Special Reports

Advocate wants Beshear to take emergency action on care homes

After the death of a personal care home resident who was brain-injured and a state ward, a leading advocate is calling on Gov. Steve Beshear to take emergency action to address the lack of staffing requirements for long-term care facilities.

Bernie Vonderheide, founder of Kentuckians for Nursing Home Reform, said he is asking Beshear to call an emergency session of the General Assembly or to issue an emergency executive order to establish minimum staff-to-resident ratios for all long-term care homes, including personal care homes and nursing homes.

Kerri Richardson, a spokeswoman for Beshear, said in response that a "special session must last a minimum of five days, at a cost of at least $300,000 — so any special session should be called only when consensus has been reached on a particular issue."

She said "this subject is best suited for thorough review and debate during the upcoming regular session to begin in January."

Larry Lee, 32, of Lebanon, was found dead Saturday, a month after he disappeared from Falmouth Nursing Home, a personal care home in Pendleton County. Police don't suspect foul play, but a cause of death was not immediately determined.

The state classified the home as a personal care home rather than a nursing home.

Personal care homes provide long-term care for people who do not need full-time nursing home care but need some assistance. Residents of personal care homes often have mental disabilities or mental illnesses and have nowhere else to go.

Lee's funeral was Thursday.

Lee's sister has said that on a visit to the personal care home after Lee went missing, she found one staff member overseeing more than two dozen residents. Falmouth Nursing Home officials have declined to comment.

While Lee was missing, two legislators from his hometown drove to Falmouth to search and briefly see the personal care home. One of them, Republican Sen. Jimmy Higdon, said earlier this week that it's likely he will file legislation to address staff-to-resident ratios and other problems. Current state administrative regulations regarding personal care homes are not specific, requiring only that staff be based on the number of patients and that supervision meet the needs of the residents.

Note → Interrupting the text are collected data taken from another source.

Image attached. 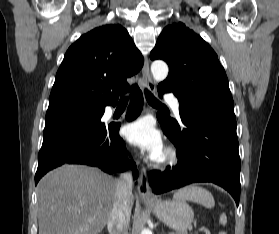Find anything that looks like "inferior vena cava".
<instances>
[{
	"label": "inferior vena cava",
	"instance_id": "obj_1",
	"mask_svg": "<svg viewBox=\"0 0 279 234\" xmlns=\"http://www.w3.org/2000/svg\"><path fill=\"white\" fill-rule=\"evenodd\" d=\"M133 178L131 173H122L116 180V201L107 222L109 234H128L131 216L130 198Z\"/></svg>",
	"mask_w": 279,
	"mask_h": 234
}]
</instances>
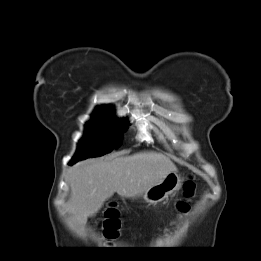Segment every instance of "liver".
Instances as JSON below:
<instances>
[{"label": "liver", "mask_w": 261, "mask_h": 261, "mask_svg": "<svg viewBox=\"0 0 261 261\" xmlns=\"http://www.w3.org/2000/svg\"><path fill=\"white\" fill-rule=\"evenodd\" d=\"M176 170L170 158L154 151L79 162L68 170L69 212L83 227L115 192L134 198Z\"/></svg>", "instance_id": "6515ba94"}]
</instances>
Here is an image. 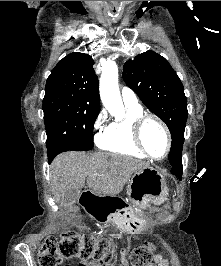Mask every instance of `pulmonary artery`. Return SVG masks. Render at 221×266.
Here are the masks:
<instances>
[{
	"instance_id": "pulmonary-artery-1",
	"label": "pulmonary artery",
	"mask_w": 221,
	"mask_h": 266,
	"mask_svg": "<svg viewBox=\"0 0 221 266\" xmlns=\"http://www.w3.org/2000/svg\"><path fill=\"white\" fill-rule=\"evenodd\" d=\"M123 103L127 107L138 108L140 107L136 94L128 87H123L121 90Z\"/></svg>"
}]
</instances>
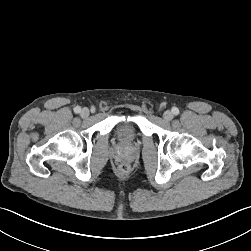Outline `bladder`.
Segmentation results:
<instances>
[{"mask_svg": "<svg viewBox=\"0 0 251 251\" xmlns=\"http://www.w3.org/2000/svg\"><path fill=\"white\" fill-rule=\"evenodd\" d=\"M134 131V124L132 122H123L118 128L119 135L122 139H129Z\"/></svg>", "mask_w": 251, "mask_h": 251, "instance_id": "obj_1", "label": "bladder"}]
</instances>
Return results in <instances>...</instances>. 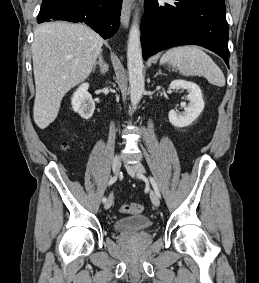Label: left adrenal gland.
Masks as SVG:
<instances>
[{
	"label": "left adrenal gland",
	"instance_id": "obj_1",
	"mask_svg": "<svg viewBox=\"0 0 259 283\" xmlns=\"http://www.w3.org/2000/svg\"><path fill=\"white\" fill-rule=\"evenodd\" d=\"M162 74L161 70L159 69L158 72L154 75V77H156L157 75Z\"/></svg>",
	"mask_w": 259,
	"mask_h": 283
}]
</instances>
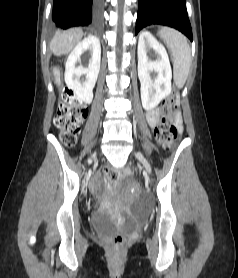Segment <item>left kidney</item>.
<instances>
[{
  "label": "left kidney",
  "instance_id": "1",
  "mask_svg": "<svg viewBox=\"0 0 238 278\" xmlns=\"http://www.w3.org/2000/svg\"><path fill=\"white\" fill-rule=\"evenodd\" d=\"M138 77L141 83V101L145 110L154 109L171 93L172 70L166 49L148 32L138 40ZM148 55H155L150 60ZM151 72L156 73L152 80Z\"/></svg>",
  "mask_w": 238,
  "mask_h": 278
}]
</instances>
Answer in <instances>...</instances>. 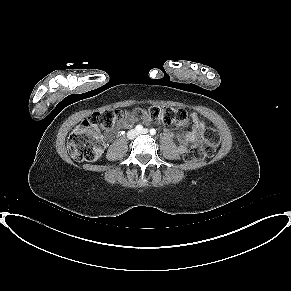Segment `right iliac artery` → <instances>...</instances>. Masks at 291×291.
<instances>
[{"label": "right iliac artery", "mask_w": 291, "mask_h": 291, "mask_svg": "<svg viewBox=\"0 0 291 291\" xmlns=\"http://www.w3.org/2000/svg\"><path fill=\"white\" fill-rule=\"evenodd\" d=\"M142 129H143V126L142 125H137L136 126V130L141 131Z\"/></svg>", "instance_id": "obj_1"}]
</instances>
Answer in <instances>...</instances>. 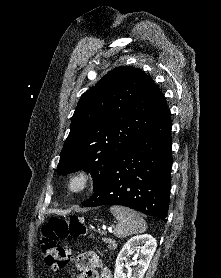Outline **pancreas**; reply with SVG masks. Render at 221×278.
<instances>
[{
    "mask_svg": "<svg viewBox=\"0 0 221 278\" xmlns=\"http://www.w3.org/2000/svg\"><path fill=\"white\" fill-rule=\"evenodd\" d=\"M103 241L108 244L107 247L109 249H115L116 248V241H114L110 238H103Z\"/></svg>",
    "mask_w": 221,
    "mask_h": 278,
    "instance_id": "pancreas-1",
    "label": "pancreas"
}]
</instances>
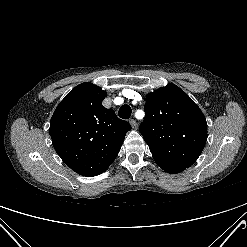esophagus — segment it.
Returning a JSON list of instances; mask_svg holds the SVG:
<instances>
[{
	"label": "esophagus",
	"instance_id": "34e87169",
	"mask_svg": "<svg viewBox=\"0 0 247 247\" xmlns=\"http://www.w3.org/2000/svg\"><path fill=\"white\" fill-rule=\"evenodd\" d=\"M130 124H131V126H132V128H136V126H137V123H136V120H134V119H130Z\"/></svg>",
	"mask_w": 247,
	"mask_h": 247
}]
</instances>
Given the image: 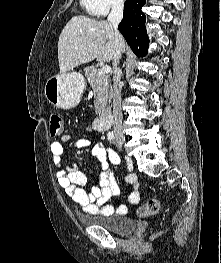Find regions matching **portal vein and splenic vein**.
Returning a JSON list of instances; mask_svg holds the SVG:
<instances>
[{"mask_svg": "<svg viewBox=\"0 0 221 263\" xmlns=\"http://www.w3.org/2000/svg\"><path fill=\"white\" fill-rule=\"evenodd\" d=\"M111 71V67L108 65H104L99 71L97 76H101V75H106L108 73H110Z\"/></svg>", "mask_w": 221, "mask_h": 263, "instance_id": "1", "label": "portal vein and splenic vein"}]
</instances>
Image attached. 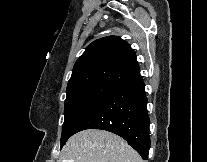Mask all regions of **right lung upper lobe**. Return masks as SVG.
<instances>
[{
    "label": "right lung upper lobe",
    "mask_w": 207,
    "mask_h": 162,
    "mask_svg": "<svg viewBox=\"0 0 207 162\" xmlns=\"http://www.w3.org/2000/svg\"><path fill=\"white\" fill-rule=\"evenodd\" d=\"M139 73L136 55L117 36L98 39L87 46L74 65L67 91L91 85L118 86Z\"/></svg>",
    "instance_id": "1"
}]
</instances>
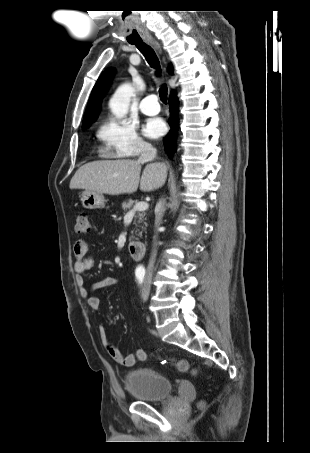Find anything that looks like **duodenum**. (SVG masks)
<instances>
[{"instance_id":"duodenum-1","label":"duodenum","mask_w":310,"mask_h":453,"mask_svg":"<svg viewBox=\"0 0 310 453\" xmlns=\"http://www.w3.org/2000/svg\"><path fill=\"white\" fill-rule=\"evenodd\" d=\"M128 248L131 257L135 260H141L146 253V245L140 241L131 242Z\"/></svg>"}]
</instances>
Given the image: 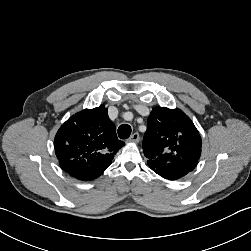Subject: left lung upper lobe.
Segmentation results:
<instances>
[{"mask_svg":"<svg viewBox=\"0 0 251 251\" xmlns=\"http://www.w3.org/2000/svg\"><path fill=\"white\" fill-rule=\"evenodd\" d=\"M201 137L190 118L179 109H152L143 150L155 166L173 170L194 168L201 155Z\"/></svg>","mask_w":251,"mask_h":251,"instance_id":"1","label":"left lung upper lobe"}]
</instances>
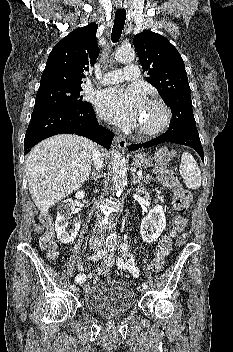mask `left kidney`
Listing matches in <instances>:
<instances>
[{
	"mask_svg": "<svg viewBox=\"0 0 233 352\" xmlns=\"http://www.w3.org/2000/svg\"><path fill=\"white\" fill-rule=\"evenodd\" d=\"M166 228V217L161 205L153 207L144 217L140 226V233L147 243L155 242Z\"/></svg>",
	"mask_w": 233,
	"mask_h": 352,
	"instance_id": "obj_1",
	"label": "left kidney"
}]
</instances>
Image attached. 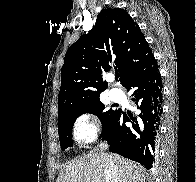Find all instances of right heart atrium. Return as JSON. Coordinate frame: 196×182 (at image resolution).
<instances>
[{
  "mask_svg": "<svg viewBox=\"0 0 196 182\" xmlns=\"http://www.w3.org/2000/svg\"><path fill=\"white\" fill-rule=\"evenodd\" d=\"M100 128L94 117L83 114L74 123L73 133L78 141L92 142L99 134Z\"/></svg>",
  "mask_w": 196,
  "mask_h": 182,
  "instance_id": "d8ad5b80",
  "label": "right heart atrium"
}]
</instances>
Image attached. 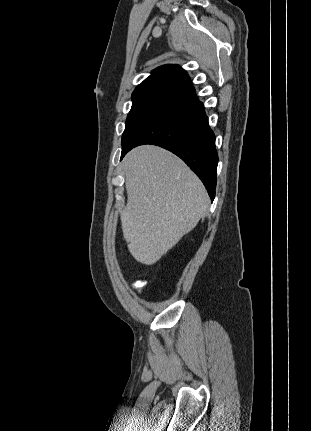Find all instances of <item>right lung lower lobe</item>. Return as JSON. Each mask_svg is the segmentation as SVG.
Here are the masks:
<instances>
[{"instance_id":"right-lung-lower-lobe-1","label":"right lung lower lobe","mask_w":311,"mask_h":431,"mask_svg":"<svg viewBox=\"0 0 311 431\" xmlns=\"http://www.w3.org/2000/svg\"><path fill=\"white\" fill-rule=\"evenodd\" d=\"M143 144L163 147L180 157L201 179L213 201L218 164L215 135L195 93L182 97L143 125L122 149L121 159Z\"/></svg>"}]
</instances>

One attendant must be awake and on duty on each floor at all times.

Rep. Terry Mills, a Democrat, said earlier this week that he thinks the General Assembly should "take a hard look" at staffing ratios for all long-term care facilities, including nursing homes that provide more skilled care than personal care homes.

For nursing homes, neither federal nor state requirements provide for specific staffing ratios, according to Jill Midkiff, a spokeswoman for the Cabinet for Health and Family Services.

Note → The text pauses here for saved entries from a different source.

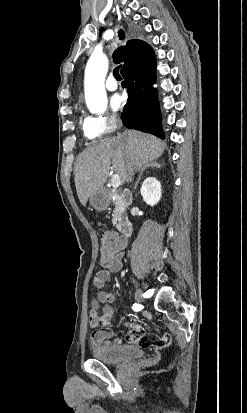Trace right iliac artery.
<instances>
[{"label":"right iliac artery","mask_w":247,"mask_h":413,"mask_svg":"<svg viewBox=\"0 0 247 413\" xmlns=\"http://www.w3.org/2000/svg\"><path fill=\"white\" fill-rule=\"evenodd\" d=\"M132 309H133L134 311H140V310H141V305L135 303V304H133Z\"/></svg>","instance_id":"obj_1"}]
</instances>
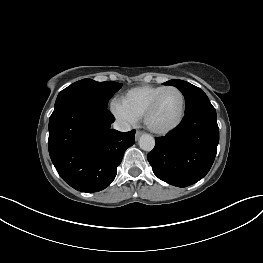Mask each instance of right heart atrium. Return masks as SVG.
I'll return each instance as SVG.
<instances>
[{
	"label": "right heart atrium",
	"mask_w": 263,
	"mask_h": 263,
	"mask_svg": "<svg viewBox=\"0 0 263 263\" xmlns=\"http://www.w3.org/2000/svg\"><path fill=\"white\" fill-rule=\"evenodd\" d=\"M111 112L124 125H134L138 118L128 112L123 105L118 101H113L111 103Z\"/></svg>",
	"instance_id": "d8ad5b80"
}]
</instances>
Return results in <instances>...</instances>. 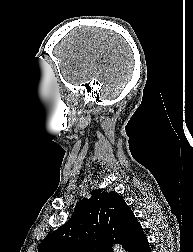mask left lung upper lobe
I'll return each mask as SVG.
<instances>
[{"label": "left lung upper lobe", "instance_id": "obj_1", "mask_svg": "<svg viewBox=\"0 0 193 252\" xmlns=\"http://www.w3.org/2000/svg\"><path fill=\"white\" fill-rule=\"evenodd\" d=\"M138 225L120 195L94 190L77 203L67 223L42 240L38 252H113L112 242L127 248Z\"/></svg>", "mask_w": 193, "mask_h": 252}]
</instances>
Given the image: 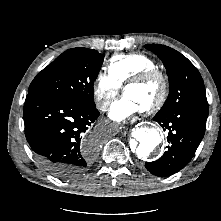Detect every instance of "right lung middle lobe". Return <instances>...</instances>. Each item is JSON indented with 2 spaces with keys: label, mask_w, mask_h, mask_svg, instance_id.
Wrapping results in <instances>:
<instances>
[{
  "label": "right lung middle lobe",
  "mask_w": 221,
  "mask_h": 221,
  "mask_svg": "<svg viewBox=\"0 0 221 221\" xmlns=\"http://www.w3.org/2000/svg\"><path fill=\"white\" fill-rule=\"evenodd\" d=\"M104 55L88 48H73L63 52L32 81V91L51 94L73 103L96 107L93 85Z\"/></svg>",
  "instance_id": "1"
}]
</instances>
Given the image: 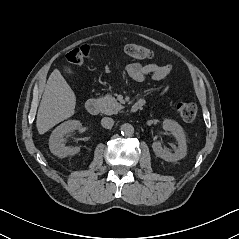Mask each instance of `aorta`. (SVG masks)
<instances>
[{
	"instance_id": "aorta-1",
	"label": "aorta",
	"mask_w": 239,
	"mask_h": 239,
	"mask_svg": "<svg viewBox=\"0 0 239 239\" xmlns=\"http://www.w3.org/2000/svg\"><path fill=\"white\" fill-rule=\"evenodd\" d=\"M121 133L125 136H132L134 134V127L129 123L121 125Z\"/></svg>"
}]
</instances>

Last fall, Beshear directed the immediate implementation of 20 recommendations from a review by the Cabinet for Health and Family Services to improve the process of reporting abuse and neglect at long-term care facilities. But those recommendations didn't address staffing.

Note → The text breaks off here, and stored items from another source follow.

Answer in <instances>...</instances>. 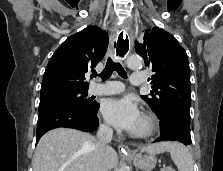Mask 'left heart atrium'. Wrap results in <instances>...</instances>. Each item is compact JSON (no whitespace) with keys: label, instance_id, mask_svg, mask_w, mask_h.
<instances>
[{"label":"left heart atrium","instance_id":"39dd6f15","mask_svg":"<svg viewBox=\"0 0 223 171\" xmlns=\"http://www.w3.org/2000/svg\"><path fill=\"white\" fill-rule=\"evenodd\" d=\"M101 112L111 125L126 132H134L141 120L138 106L129 97L104 101Z\"/></svg>","mask_w":223,"mask_h":171}]
</instances>
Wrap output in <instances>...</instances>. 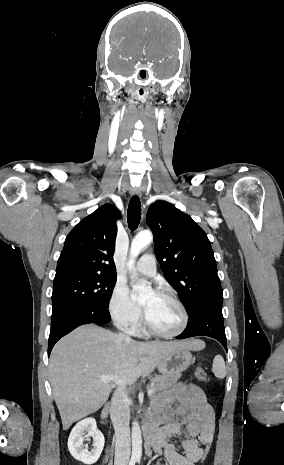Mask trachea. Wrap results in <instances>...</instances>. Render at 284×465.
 <instances>
[{
    "instance_id": "trachea-1",
    "label": "trachea",
    "mask_w": 284,
    "mask_h": 465,
    "mask_svg": "<svg viewBox=\"0 0 284 465\" xmlns=\"http://www.w3.org/2000/svg\"><path fill=\"white\" fill-rule=\"evenodd\" d=\"M127 220L130 230H136L141 220V203L138 196H133L129 202Z\"/></svg>"
}]
</instances>
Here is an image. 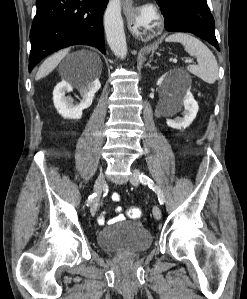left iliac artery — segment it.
Returning a JSON list of instances; mask_svg holds the SVG:
<instances>
[{
  "mask_svg": "<svg viewBox=\"0 0 247 299\" xmlns=\"http://www.w3.org/2000/svg\"><path fill=\"white\" fill-rule=\"evenodd\" d=\"M139 179L142 184L148 185L157 194L160 205H163L165 202L164 195L161 189L153 182V180L143 174L139 176Z\"/></svg>",
  "mask_w": 247,
  "mask_h": 299,
  "instance_id": "44dca946",
  "label": "left iliac artery"
}]
</instances>
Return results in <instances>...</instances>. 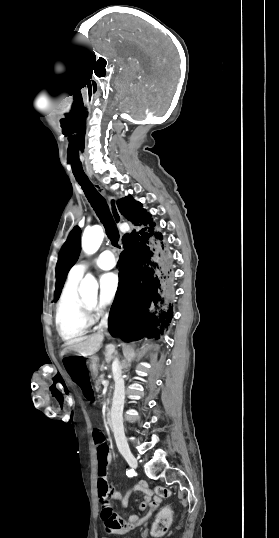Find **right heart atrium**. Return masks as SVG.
I'll return each mask as SVG.
<instances>
[{
    "label": "right heart atrium",
    "mask_w": 279,
    "mask_h": 538,
    "mask_svg": "<svg viewBox=\"0 0 279 538\" xmlns=\"http://www.w3.org/2000/svg\"><path fill=\"white\" fill-rule=\"evenodd\" d=\"M97 313H98V315H100V316H103V315H107V314H108V312L106 311L105 307L102 306V305H98V306H97Z\"/></svg>",
    "instance_id": "1"
}]
</instances>
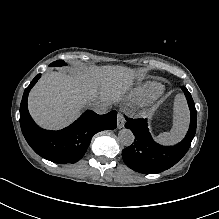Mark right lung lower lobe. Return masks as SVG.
Segmentation results:
<instances>
[{
	"instance_id": "1",
	"label": "right lung lower lobe",
	"mask_w": 219,
	"mask_h": 219,
	"mask_svg": "<svg viewBox=\"0 0 219 219\" xmlns=\"http://www.w3.org/2000/svg\"><path fill=\"white\" fill-rule=\"evenodd\" d=\"M38 74L25 89L20 105V126L31 148L41 157L55 163H75L85 154L94 134L117 127L116 111L98 115L91 110L85 111L74 123L59 131L41 129L32 120L27 98L30 89L40 78Z\"/></svg>"
}]
</instances>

Vonderheide said legislation that would require minimum staffing standards has been introduced several times in the legislature since 2002, "but so far, the measure has met little or no support."

Vonderheide said that's because nursing home industry officials give money to the political campaigns of lawmakers and gubernatorial candidates.

"It's the intense pressure — translated money — that the nursing home industry has used to keep the bill from even getting out of committee," he said.